1979 = 2 100 000 fonctionnaires, 2015 = 6 500 000 (INSEE) réduit à 4 500 000 par des mathématiques miraculeuses en 2017 toujours INSEE.
L’état s’occupe de TOUT mal voire très mal au lieu de de rétrécir le périmètre de ses charges et intervention,pour les effectuer MIEUX voire bien.
Mis à part les services régaliens de terrain, sauf une purge magistrale des « bureaux », les autres activités de l’état sont une concurrence parfaitement déloyale à la société civile qui,elle, agit dans un cadre concurrentiel qui l’oblige à innover et réduire les factures à ses clients.
Le secteur de l’exception culturelle par exemple est une excellente planque pour nombre de fonctionnaires et autres entreprises parasites.
Eclairage intéressant qui amène des solutions !
L’état dépense chaque année pour son budget, et ce depuis des années voire des dizaines d’années, 25% de plus que ce qu’il encaisse. Ce qui conduit l’endettement de la France à ne jamais diminuer ni à se stabiliser. Nous allons vers les plus de 100% de dettes par rapport au PIB. Alors comment faire ? Si on exclut d’achever d’étouffer les « vaches à lait » entreprises ou d’imposer toujours plus les particuliers travailleurs et talentueux,il reste deux grandes solutions.

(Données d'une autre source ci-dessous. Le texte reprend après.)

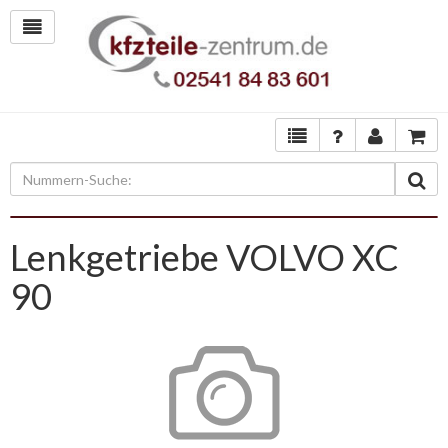
Lenkgetriebe VOLVO XC
90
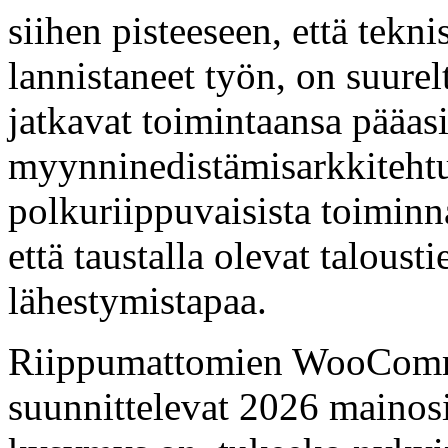
siihen pisteeseen, että teknis
lannistaneet työn, on suurel
jatkavat toimintaansa pääas
myynninedistämisarkkitehtu
polkuriippuvaisista toiminna
että taustalla olevat talousti
lähestymistapaa.
Riippumattomien WooComme
suunnittelevat 2026 mainos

L’une consiste à réduire, de manière aveugle, considérablement le nombre de fonctionnaires et la redistribution sociale actuelle massive, injuste et exagérée. cette solution baissera les dépenses mais prise seule, ne résout pas le long terme. L’autre est suscitée par votre analyse.
En fait on constate, d’après votre analyse, que le rapport nombre fonctionnaire / nombre de travailleurs créant des richesses est élevé alors que le rapport nombre de fonctionnaires / nombre de français est moyennement élevé. La meilleure solution, triviale !, est dans le fait de mettre au travail un plus grand nombre de français pour améliorer le premier ratio. Cela passe, compte tenu de notre endettement, par de vrais mesures qui libéreraient les entreprises pour qu’elles puissent embaucher (smic abaissé dans les régions, abaissé pour les jeunes et les non qualifiés, baisse importante des charges patronales sur tous les salaires, baisse des impôts sur les sociétés, baisse des impôts sur le revenu, augmentation des seuils sociaux, CDD reconductible autant que nécessaire jusqu’à une durée totale de 3 ans, CDIC avec une prime de licenciement réduite à un an, sécurisation des propriétaires bailleurs privés,…).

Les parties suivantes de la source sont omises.